● DATA LISTING:
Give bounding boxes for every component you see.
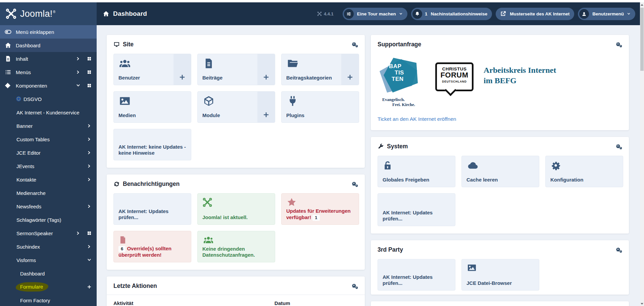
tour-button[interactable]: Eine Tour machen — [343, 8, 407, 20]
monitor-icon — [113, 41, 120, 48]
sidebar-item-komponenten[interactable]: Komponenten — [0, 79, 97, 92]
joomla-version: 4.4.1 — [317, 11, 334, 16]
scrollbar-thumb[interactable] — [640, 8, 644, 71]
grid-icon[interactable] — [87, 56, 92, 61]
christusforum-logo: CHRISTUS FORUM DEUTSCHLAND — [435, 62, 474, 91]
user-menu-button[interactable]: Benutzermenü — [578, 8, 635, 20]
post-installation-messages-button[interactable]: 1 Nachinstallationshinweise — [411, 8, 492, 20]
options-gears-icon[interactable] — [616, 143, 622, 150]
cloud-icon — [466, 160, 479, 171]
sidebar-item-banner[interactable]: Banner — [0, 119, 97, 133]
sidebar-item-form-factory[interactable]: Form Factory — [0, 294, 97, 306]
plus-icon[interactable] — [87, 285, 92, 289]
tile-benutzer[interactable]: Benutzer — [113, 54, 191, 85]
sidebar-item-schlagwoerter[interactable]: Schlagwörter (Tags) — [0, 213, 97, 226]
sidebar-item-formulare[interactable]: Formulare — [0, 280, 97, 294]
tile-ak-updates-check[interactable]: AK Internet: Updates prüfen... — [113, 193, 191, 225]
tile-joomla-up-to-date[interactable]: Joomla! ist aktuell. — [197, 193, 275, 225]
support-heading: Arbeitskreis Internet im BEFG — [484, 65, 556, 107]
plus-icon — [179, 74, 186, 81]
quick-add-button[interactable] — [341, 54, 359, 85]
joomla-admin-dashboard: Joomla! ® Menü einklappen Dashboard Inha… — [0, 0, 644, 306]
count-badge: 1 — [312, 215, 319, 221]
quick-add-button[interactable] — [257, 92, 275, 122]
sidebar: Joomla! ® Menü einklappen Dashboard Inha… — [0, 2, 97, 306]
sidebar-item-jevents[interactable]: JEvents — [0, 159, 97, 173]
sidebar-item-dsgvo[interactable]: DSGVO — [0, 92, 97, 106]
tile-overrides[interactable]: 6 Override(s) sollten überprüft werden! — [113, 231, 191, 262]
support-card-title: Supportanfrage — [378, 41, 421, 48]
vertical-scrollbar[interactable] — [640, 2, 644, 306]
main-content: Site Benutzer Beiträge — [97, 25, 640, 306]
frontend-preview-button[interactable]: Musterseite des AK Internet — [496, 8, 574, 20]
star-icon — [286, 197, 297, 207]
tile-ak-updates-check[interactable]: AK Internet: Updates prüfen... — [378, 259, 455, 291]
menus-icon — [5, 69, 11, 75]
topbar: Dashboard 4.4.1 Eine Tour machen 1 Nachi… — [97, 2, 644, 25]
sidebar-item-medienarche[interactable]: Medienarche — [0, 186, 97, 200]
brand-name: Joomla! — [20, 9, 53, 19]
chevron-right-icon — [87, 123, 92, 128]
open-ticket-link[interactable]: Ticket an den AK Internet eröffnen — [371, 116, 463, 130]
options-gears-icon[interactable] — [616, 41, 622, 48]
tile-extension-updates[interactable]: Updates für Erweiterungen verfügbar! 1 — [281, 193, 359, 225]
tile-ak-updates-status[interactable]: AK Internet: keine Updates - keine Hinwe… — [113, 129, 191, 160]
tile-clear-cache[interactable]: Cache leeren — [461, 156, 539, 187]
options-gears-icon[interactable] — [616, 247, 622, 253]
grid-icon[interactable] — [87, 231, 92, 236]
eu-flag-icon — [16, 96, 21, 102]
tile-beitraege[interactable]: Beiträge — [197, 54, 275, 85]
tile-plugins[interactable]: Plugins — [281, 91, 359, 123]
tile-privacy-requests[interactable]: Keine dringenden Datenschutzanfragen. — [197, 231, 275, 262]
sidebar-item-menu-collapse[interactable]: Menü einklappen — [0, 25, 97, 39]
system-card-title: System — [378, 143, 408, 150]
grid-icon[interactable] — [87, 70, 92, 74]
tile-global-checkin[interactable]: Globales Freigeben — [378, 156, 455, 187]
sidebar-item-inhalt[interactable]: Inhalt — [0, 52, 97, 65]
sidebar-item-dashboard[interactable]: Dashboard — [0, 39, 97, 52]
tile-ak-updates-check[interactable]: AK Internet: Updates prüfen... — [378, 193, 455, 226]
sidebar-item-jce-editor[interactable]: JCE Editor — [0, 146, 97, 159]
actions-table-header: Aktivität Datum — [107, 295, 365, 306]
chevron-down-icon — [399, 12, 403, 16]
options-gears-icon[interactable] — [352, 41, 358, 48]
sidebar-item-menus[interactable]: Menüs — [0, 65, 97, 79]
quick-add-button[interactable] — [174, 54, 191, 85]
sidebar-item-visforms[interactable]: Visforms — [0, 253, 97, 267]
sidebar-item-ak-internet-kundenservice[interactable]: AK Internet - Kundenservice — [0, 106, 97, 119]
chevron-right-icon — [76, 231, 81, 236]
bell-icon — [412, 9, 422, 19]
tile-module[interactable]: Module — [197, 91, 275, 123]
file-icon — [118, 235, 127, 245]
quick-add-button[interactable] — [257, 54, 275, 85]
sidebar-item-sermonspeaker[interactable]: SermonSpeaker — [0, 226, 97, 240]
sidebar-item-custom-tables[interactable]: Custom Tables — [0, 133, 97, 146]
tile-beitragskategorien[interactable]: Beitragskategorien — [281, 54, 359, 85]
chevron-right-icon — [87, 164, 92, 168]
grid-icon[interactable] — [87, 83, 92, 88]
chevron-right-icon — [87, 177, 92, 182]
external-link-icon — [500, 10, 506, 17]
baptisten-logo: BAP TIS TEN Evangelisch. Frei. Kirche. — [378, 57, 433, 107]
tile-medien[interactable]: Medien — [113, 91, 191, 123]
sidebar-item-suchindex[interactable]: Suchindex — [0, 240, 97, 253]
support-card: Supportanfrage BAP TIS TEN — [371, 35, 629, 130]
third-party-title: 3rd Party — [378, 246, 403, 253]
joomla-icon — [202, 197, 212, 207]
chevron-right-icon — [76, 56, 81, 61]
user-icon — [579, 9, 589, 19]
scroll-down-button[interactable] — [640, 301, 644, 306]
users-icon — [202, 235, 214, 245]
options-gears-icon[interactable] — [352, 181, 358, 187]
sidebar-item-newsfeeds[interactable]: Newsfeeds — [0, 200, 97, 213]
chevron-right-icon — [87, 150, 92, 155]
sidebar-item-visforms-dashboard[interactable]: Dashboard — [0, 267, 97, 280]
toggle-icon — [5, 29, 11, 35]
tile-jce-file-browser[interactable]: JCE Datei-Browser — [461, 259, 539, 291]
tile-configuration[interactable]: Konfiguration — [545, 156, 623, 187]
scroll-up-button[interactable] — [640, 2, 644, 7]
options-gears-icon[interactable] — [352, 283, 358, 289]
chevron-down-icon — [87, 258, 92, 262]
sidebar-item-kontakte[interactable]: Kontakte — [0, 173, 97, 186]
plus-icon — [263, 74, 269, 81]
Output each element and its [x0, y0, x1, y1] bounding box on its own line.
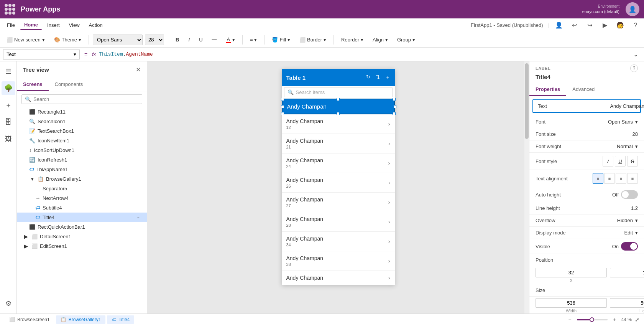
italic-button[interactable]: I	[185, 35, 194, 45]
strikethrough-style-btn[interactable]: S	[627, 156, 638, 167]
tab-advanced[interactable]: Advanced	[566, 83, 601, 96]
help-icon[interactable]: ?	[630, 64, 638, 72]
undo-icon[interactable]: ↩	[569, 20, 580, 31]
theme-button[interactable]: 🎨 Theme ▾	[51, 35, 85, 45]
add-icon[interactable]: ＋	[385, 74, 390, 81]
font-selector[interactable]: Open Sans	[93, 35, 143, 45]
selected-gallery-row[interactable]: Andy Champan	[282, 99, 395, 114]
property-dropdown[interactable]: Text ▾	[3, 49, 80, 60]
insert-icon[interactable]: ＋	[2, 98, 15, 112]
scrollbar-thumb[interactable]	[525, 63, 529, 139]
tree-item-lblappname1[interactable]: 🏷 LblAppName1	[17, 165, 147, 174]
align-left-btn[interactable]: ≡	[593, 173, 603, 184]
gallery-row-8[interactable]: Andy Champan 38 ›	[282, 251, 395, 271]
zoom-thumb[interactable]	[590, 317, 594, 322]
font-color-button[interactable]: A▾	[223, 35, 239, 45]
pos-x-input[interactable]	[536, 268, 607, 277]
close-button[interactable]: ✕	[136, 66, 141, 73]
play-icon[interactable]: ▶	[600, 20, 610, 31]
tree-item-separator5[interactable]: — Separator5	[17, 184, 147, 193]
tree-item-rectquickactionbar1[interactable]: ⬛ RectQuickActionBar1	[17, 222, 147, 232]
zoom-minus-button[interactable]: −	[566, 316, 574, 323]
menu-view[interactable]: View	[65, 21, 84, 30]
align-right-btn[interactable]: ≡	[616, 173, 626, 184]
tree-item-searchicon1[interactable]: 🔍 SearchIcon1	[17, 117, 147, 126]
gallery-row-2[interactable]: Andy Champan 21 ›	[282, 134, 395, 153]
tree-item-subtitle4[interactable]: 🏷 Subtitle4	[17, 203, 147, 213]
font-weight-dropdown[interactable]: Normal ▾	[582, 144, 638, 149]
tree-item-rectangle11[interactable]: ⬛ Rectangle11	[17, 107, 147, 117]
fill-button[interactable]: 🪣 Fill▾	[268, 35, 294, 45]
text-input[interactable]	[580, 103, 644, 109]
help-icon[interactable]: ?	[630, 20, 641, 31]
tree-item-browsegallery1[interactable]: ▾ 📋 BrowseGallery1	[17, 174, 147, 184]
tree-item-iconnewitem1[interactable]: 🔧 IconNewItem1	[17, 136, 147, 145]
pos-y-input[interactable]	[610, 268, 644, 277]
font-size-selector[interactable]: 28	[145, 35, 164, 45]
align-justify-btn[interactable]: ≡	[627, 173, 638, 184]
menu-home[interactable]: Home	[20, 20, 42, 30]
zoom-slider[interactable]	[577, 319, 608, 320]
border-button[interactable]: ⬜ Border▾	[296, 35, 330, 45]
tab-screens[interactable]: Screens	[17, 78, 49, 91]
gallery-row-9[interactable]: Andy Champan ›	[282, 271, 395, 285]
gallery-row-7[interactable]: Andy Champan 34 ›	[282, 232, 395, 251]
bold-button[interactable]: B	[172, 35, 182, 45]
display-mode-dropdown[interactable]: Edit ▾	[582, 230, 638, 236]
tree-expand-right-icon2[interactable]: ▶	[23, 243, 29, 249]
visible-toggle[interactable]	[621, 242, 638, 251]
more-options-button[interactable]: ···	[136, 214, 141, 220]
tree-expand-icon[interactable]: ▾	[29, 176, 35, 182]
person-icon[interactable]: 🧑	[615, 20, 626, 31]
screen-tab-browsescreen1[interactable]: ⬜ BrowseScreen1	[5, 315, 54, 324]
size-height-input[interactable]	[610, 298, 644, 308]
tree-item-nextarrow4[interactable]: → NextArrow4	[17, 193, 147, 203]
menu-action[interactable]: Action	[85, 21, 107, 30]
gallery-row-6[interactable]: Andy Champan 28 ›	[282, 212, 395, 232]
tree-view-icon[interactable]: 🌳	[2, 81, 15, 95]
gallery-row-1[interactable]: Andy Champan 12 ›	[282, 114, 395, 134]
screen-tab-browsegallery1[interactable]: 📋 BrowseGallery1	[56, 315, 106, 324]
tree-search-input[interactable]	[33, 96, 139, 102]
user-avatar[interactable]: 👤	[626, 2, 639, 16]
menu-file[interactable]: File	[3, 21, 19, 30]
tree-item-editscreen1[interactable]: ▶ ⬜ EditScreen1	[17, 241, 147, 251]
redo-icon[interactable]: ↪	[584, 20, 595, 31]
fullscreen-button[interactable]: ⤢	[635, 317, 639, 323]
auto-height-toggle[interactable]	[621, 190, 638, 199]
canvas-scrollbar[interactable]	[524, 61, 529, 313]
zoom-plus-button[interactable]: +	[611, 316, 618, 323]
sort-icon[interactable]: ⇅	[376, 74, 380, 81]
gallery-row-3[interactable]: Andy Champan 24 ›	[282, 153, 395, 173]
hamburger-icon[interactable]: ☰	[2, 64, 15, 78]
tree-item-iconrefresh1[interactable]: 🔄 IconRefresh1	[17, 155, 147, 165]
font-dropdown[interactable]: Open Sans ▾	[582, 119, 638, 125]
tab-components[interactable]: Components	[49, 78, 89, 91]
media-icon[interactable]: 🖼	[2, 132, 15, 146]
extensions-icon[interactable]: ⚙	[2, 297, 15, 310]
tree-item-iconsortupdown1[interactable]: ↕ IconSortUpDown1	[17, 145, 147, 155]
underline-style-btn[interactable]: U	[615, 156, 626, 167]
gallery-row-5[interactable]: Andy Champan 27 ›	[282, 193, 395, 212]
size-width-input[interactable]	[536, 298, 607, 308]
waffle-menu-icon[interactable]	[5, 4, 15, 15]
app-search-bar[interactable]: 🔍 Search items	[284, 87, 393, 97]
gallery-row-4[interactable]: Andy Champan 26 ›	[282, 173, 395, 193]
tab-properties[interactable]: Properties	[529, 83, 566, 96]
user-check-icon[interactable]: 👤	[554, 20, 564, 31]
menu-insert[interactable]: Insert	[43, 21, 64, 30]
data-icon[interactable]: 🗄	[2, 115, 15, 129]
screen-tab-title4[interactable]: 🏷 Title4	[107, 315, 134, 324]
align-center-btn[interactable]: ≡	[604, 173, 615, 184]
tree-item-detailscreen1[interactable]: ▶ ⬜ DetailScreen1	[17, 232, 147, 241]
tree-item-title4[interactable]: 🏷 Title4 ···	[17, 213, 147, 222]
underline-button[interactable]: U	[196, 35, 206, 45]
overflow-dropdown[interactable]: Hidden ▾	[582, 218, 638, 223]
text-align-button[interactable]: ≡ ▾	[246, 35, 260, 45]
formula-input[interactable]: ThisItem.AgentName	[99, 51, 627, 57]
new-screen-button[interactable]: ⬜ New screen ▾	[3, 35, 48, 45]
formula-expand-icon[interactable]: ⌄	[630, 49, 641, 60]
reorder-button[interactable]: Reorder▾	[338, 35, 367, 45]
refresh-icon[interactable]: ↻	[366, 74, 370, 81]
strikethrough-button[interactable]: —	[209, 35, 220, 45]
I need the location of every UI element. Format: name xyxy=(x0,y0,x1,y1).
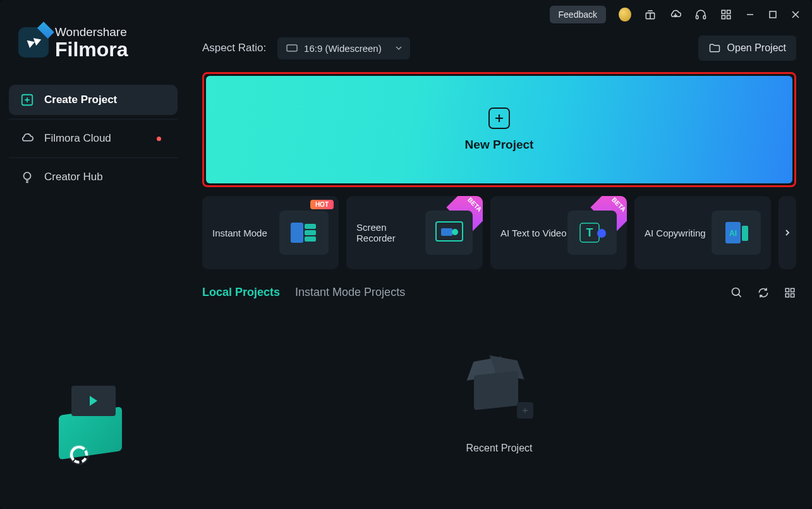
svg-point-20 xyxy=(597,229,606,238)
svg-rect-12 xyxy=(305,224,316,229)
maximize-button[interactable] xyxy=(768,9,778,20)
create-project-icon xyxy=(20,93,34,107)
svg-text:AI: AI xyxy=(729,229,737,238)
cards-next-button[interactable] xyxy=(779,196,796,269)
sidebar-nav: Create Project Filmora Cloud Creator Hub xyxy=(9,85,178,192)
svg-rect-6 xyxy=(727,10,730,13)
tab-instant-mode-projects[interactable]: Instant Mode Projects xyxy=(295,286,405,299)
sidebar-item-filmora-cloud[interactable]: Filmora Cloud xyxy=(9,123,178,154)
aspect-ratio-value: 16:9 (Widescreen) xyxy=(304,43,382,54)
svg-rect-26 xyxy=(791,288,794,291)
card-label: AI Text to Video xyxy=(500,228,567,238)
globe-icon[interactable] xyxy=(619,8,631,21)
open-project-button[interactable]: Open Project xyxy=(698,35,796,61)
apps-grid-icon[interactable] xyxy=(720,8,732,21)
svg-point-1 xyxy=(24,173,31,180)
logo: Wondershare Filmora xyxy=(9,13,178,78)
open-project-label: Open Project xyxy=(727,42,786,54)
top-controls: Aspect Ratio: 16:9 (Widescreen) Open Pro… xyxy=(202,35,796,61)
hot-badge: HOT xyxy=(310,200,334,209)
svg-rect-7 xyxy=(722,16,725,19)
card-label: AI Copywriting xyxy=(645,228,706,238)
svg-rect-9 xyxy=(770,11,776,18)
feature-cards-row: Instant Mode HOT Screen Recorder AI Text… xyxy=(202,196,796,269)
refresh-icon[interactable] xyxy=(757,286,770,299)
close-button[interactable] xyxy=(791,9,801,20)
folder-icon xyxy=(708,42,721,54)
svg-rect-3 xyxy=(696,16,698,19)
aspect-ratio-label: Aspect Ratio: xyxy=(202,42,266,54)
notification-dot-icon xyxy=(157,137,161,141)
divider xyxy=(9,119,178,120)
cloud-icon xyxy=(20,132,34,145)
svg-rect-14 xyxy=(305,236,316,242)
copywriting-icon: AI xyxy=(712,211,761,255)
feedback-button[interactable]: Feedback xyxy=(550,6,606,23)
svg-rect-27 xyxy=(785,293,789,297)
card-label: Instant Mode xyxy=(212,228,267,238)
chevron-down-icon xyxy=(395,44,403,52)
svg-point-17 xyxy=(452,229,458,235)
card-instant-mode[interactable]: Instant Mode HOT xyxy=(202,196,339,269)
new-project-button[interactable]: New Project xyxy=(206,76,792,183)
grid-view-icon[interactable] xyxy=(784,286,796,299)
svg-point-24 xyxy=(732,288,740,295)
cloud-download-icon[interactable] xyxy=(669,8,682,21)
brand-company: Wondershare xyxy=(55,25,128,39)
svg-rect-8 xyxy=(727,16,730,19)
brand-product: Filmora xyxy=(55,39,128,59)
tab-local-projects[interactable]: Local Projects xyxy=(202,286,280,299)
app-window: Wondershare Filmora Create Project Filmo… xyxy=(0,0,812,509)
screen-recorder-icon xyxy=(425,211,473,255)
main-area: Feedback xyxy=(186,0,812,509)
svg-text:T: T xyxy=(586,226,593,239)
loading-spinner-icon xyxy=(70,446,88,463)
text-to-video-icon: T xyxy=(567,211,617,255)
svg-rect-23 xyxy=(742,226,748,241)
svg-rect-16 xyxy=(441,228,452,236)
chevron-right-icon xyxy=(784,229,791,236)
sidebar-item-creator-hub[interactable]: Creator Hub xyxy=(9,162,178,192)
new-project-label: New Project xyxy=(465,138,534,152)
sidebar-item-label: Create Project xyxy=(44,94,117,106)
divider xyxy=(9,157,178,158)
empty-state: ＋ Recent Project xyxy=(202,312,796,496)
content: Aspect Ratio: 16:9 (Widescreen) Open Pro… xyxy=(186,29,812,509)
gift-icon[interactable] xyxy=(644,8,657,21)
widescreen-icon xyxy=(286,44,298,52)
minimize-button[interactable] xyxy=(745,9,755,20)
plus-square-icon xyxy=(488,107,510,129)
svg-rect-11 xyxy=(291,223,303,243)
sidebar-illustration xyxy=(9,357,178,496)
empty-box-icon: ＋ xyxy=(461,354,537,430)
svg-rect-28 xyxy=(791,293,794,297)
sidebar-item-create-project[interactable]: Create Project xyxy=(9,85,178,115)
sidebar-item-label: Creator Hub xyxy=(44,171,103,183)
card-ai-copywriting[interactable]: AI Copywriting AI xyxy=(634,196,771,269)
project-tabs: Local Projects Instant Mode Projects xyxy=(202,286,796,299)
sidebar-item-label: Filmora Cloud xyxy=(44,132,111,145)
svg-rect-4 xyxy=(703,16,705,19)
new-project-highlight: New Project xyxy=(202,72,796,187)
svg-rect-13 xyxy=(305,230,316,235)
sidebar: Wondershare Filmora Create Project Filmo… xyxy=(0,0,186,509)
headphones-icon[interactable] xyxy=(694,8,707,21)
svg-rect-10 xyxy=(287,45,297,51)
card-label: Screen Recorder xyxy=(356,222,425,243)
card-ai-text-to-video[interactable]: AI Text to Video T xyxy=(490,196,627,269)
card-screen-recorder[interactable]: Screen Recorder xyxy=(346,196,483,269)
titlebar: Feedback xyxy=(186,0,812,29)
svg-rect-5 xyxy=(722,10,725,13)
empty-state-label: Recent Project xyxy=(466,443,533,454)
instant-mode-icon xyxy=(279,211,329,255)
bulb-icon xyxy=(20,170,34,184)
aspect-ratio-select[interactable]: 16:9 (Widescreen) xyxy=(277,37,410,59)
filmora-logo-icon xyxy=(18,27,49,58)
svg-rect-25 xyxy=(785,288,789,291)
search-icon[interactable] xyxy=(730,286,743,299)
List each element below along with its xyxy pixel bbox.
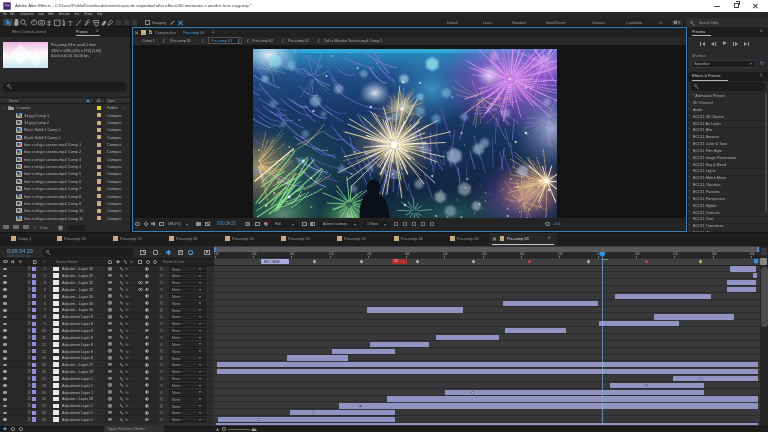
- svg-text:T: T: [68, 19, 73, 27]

● GOAL OF THE EXERCISE: Reproduce exactly the line containing "List each element" and every line after it in the material above, up to and including the last. Exclude all pictures.

● WRITTEN ANSWER:
List each element below along with its xyxy pixel bbox.
- svg-text:T: T: [68, 19, 73, 27]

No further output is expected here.